Re: [RFC/PATCH] sbc: new filtering function for 8 band fixed point encoding

Siarhei Siamashka <siarhei.siamashka@xxxxxxxxx> · Sat, 20 Dec 2008 00:12:08 +0200

On Wednesday 17 December 2008 00:37:48 ext Siarhei Siamashka wrote:
> On Monday 15 December 2008 17:16:58 ext Brad Midgley wrote:
> > I like your idea of using a macro with the original floating point
> > tables, as long as we know it is done at compile time, not runtime :)
>
> What about something like this modification to Jaska's patch? It contains
> floating point constants wrapped into a macro.
>
> This version is using 16-bit multiplications only (additional natural
> change would be just to convert 'sbc_encoder_state->' to int16_t because it
> does not need to be int32_t), which is good for performance for the
> platforms with fast 16-bit integer multiplication. But it is also flexible
> enough to be changed to use 32x32->64 multiplications just by replacing
> FIXED_A and FIXED_T types to int64_t and int32_t respectively (for better
> precision or experiments with conformance testing).
>
> > > Can anybody try to remember/explain what transformations were applied
> > > to the existing fixed point implementation?
> >
> > it was done by several people and the only record we have is in cvs.
> > (part of it is in the old btsco project's cvs)
>
> Regarding the code optimizations. Looking at the tables, It can be seen
> that 'cos_table_fixed_8[0+hop]' is always equal to
> 'cos_table_fixed_8[8+hop]'. The same is true for 'cos_table_fixed_8[1+hop]'
> and 'cos_table_fixed_8[7+hop]' So it is possible to join 't1[0] + t1[8]',
> 't1[1]+ t1[7]' and the other such pairs, effectively halving the number of
> counters. This looks very much like the optimization that was applied to
> the current fixed point code :)
>
> But now it would be very interesting to see if the conformance tests pass
> rate is better with the new filtering function.
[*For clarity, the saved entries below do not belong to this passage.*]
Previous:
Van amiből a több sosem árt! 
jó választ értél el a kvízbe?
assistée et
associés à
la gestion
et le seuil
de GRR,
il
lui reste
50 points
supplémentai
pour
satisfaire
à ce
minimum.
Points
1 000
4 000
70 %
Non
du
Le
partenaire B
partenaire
Here is one more attempt at improving filtering function. Now I tried to get
the best possible audio quality (using 32-bit fixed point).
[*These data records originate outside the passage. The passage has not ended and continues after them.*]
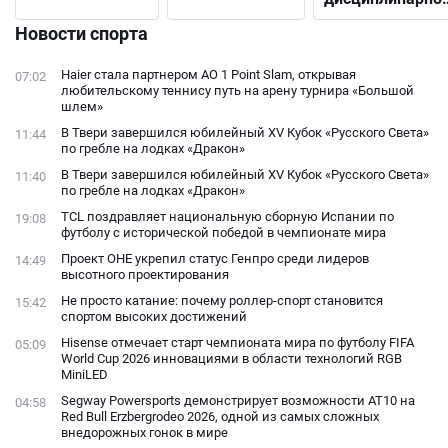
выбрать
решения до
подходящий
Новости спорта
открытого
конфликта с
Haier стала партнером AO 1 Point Slam, открывая
07:02
фанатами
любительскому теннису путь на арену турнира «Большой
шлем»
В Твери завершился юбилейный XV Кубок «Русского Света»
11:44
по гребле на лодках «Дракон»
В Твери завершился юбилейный XV Кубок «Русского Света»
11:40
по гребле на лодках «Дракон»
TCL поздравляет национальную сборную Испании по
19:08
футболу с исторической победой в чемпионате мира
Проект ОНЕ укрепил статус Генпро среди лидеров
14:49
высотного проектирования
Не просто катание: почему роллер-спорт становится
15:42
спортом высоких достижений
Hisense отмечает старт чемпионата мира по футболу FIFA
05:09
World Cup 2026 инновациями в области технологий RGB
MiniLED
Segway Powersports демонстрирует возможности AT10 на
04:58
Red Bull Erzbergrodeo 2026, одной из самых сложных
внедорожных гонок в мире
16-bit version of filtering function can be enabled by just commenting
out '#define SBC_HIGH_PRECISION' line

The improvements include fixing a problem in scalefactors processing code.
Here we don't want to use the absolute value just because it is possible to
encode more negative values than positive values with the same number
of bits:
-	while (scalefactor[ch][sb] < fabs(frame->sb_sample_f[blk][ch][sb])) {
+	while ((scalefactor[ch][sb] << SCALE_OUT_BITS) <= 
neginv(frame->sb_sample_f[blk][ch][sb])) {

Another quality improvement is achieved by keeping more bits in the output of
filtering function, thus avoiding unnecessary precision loss on quantizing
stage.

Both of these changes also naturally improve audio quality for the 16-bit
variant.

We had a talk with Jaska Uimonen here, and now I'm kind of delegated to finish
the work on this filtering function for SBC encoder (including the final
addition of ARM assembly optimizations).  He provided me with his last variant
of code, which contains some more optimizations to reduce the number of
operations and also loops unrolling. I will add his changes to the patch on
next iteration.

Now the question is how to best integrate a fixed filtering function to git
repository? If I just continue adding changes to the patch in order to make it
a faster, it will be also not so obvious to see how we got to these code
transformations just from the commit log.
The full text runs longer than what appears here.